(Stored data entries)
━━━━━━━━━━━━━━━━

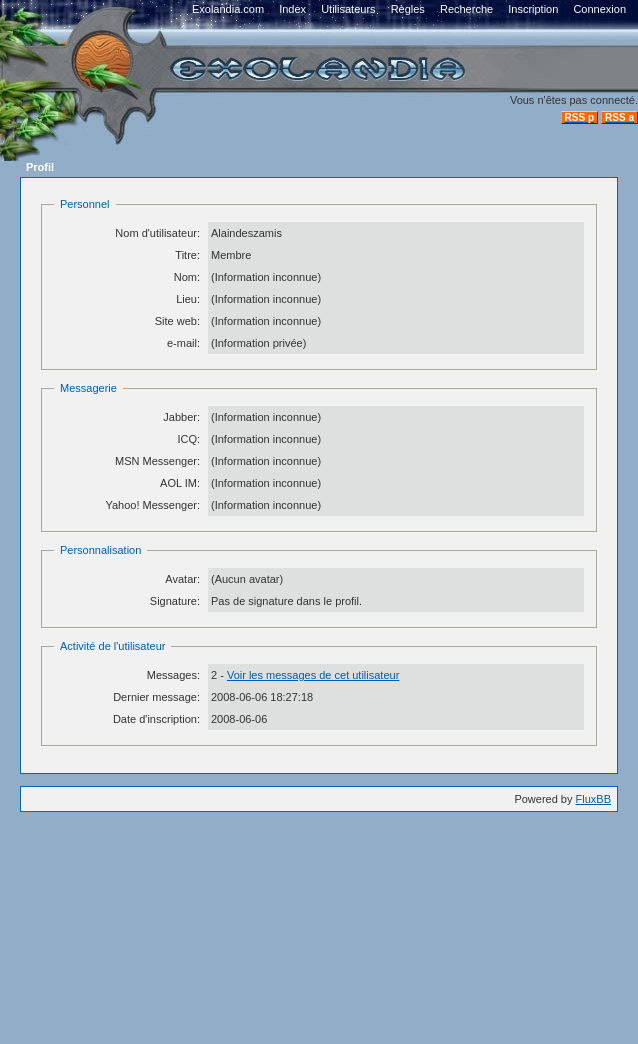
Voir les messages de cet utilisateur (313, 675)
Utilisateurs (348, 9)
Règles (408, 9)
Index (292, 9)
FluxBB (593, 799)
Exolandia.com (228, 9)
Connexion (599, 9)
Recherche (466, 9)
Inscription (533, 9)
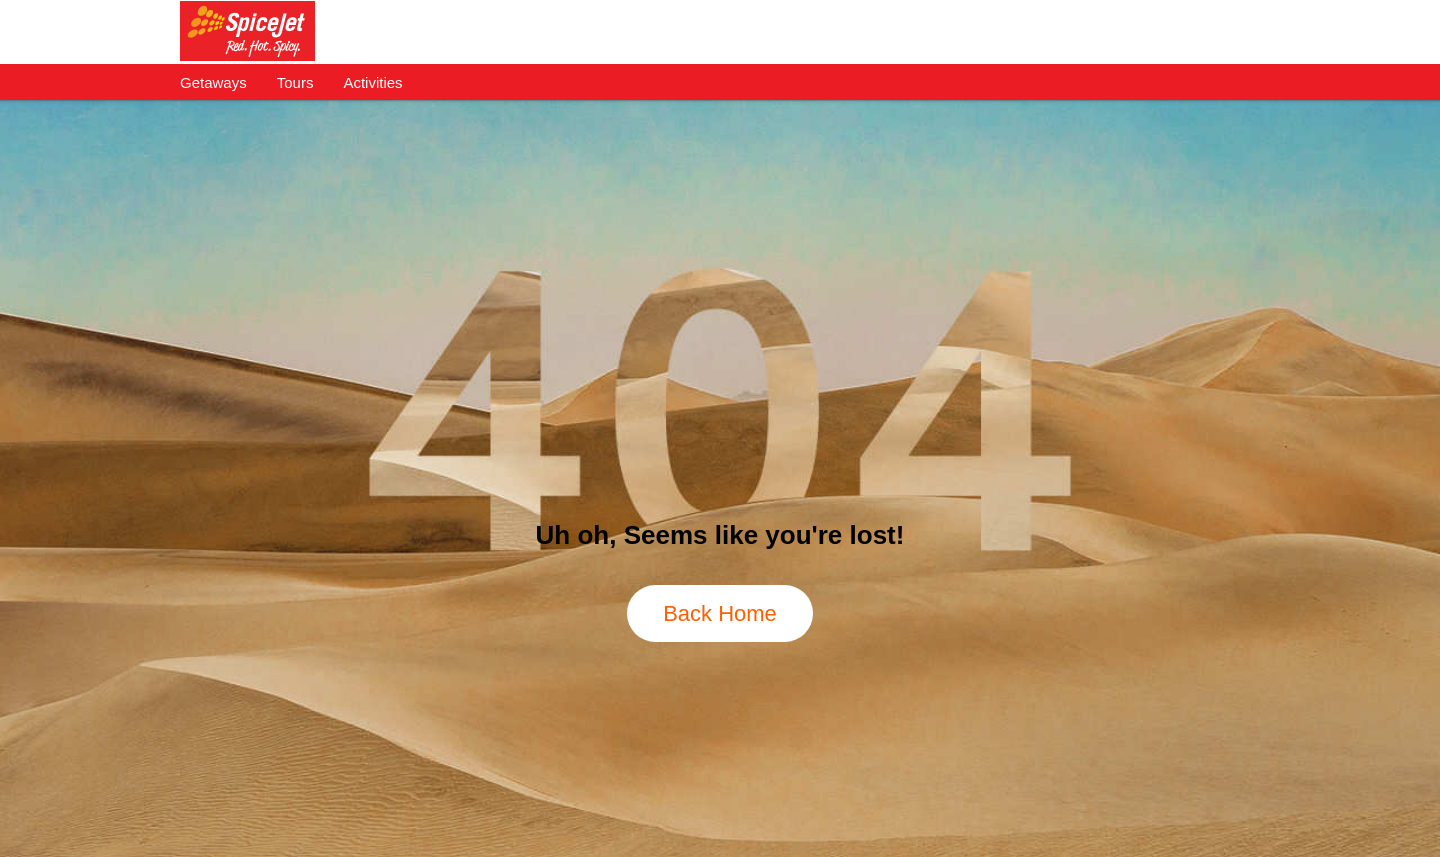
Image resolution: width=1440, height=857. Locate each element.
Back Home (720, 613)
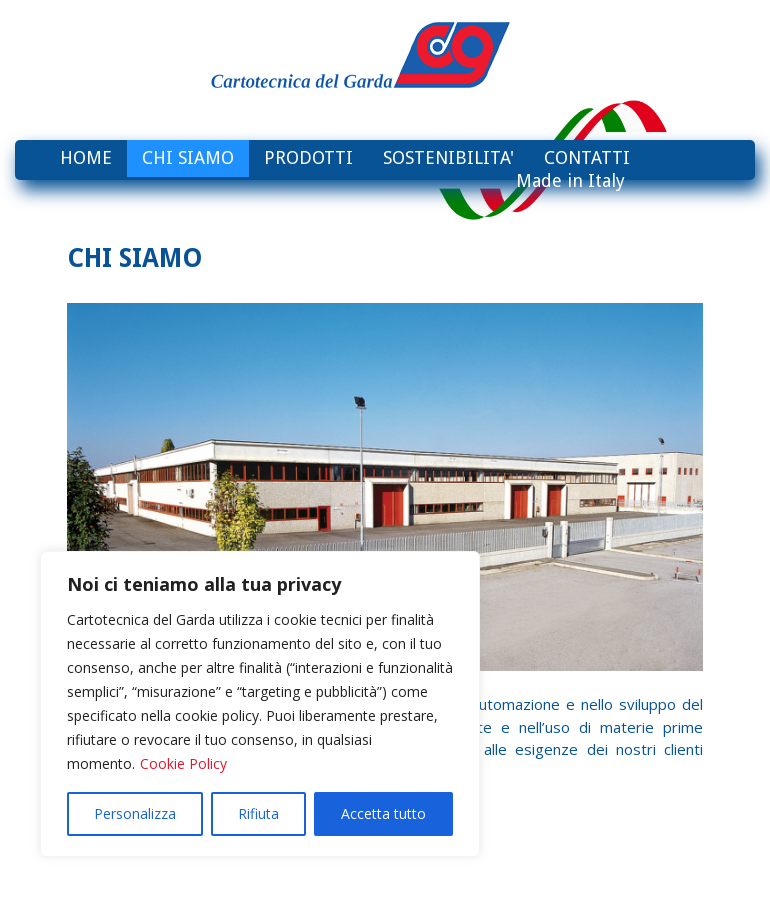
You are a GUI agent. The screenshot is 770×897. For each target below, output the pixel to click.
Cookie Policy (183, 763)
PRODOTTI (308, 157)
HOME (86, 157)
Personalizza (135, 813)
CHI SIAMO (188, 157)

━━━━━━━━━━━━━━━━

(YOUR GOAL) From the records above, copy every line that includes the word "each".

(ANSWER FOR THIS EXERCISE)
Image resolution: width=1440, height=857. Locate each element.
You are a GUI agent. The screenshot is 770×897. For each target below, output the pixel to click.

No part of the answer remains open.